What is now mainstream is something that is just in the beginning stages with AI_ChatGPT. AI and the use of it has been in the experimental phase for the last couple of years but now with this new incarnation it has officially gone mainstream with over 1 million users world wide. As the latter increases things are indeed about to get weird, and possibly have some profound ramifications as it pertains to making a lot of job obsolete changing social and economic landscape forever. In fact it is predicted with the introduction last week of AIChatGPT that Google may only be around for maybe 1 to 2 years more as this latest technology is taking off by storm for better or for worse. What will that mean for you and me? We either adapt or get left behind in learning how to use it. In other words things are about to change in quite a significant way.
A tech company has developed a state-of-the-art AI chatbot so sophisticated that it could render search engines — not to mention countless jobs — obsolete.

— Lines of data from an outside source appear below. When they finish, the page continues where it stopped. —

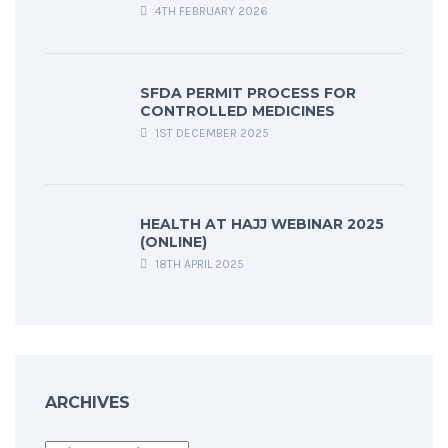
4TH FEBRUARY 2026
SFDA PERMIT PROCESS FOR
CONTROLLED MEDICINES
1ST DECEMBER 2025
HEALTH AT HAJJ WEBINAR 2025
(ONLINE)
18TH APRIL 2025
ARCHIVES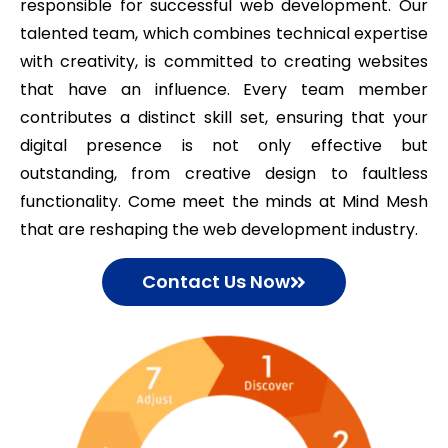
responsible for successful web development. Our
talented team, which combines technical expertise
with creativity, is committed to creating websites
that have an influence. Every team member
contributes a distinct skill set, ensuring that your
digital presence is not only effective but
outstanding, from creative design to faultless
functionality. Come meet the minds at Mind Mesh
that are reshaping the web development industry.
Contact Us Now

Unveiled last week by the OpenAI company, ChatGPT has already amassed more than 1 million users worldwide with its advanced functions, which range from instantaneously composing complex essays and computer code to drafting marketing pitches and interior decorating schemes. It can even whip up poems and jokes — an ability previously thought to be relegated to humans.
In fact, ChatGPT’s capabilities have sparked fears that Google might not have an online search monopoly for much longer.
“Google may be only a year or two away from total disruption,” Gmail developer Paul Buchheit, 45, tweeted on December 1. “AI will eliminate the search engine result page, which is where they make most of their money.”
“Even if they catch up on AI, they can’t fully deploy it without destroying the most valuable part of their business!” Buchheit said, noting that AI will do to web search what Google did to the Yellow Pages.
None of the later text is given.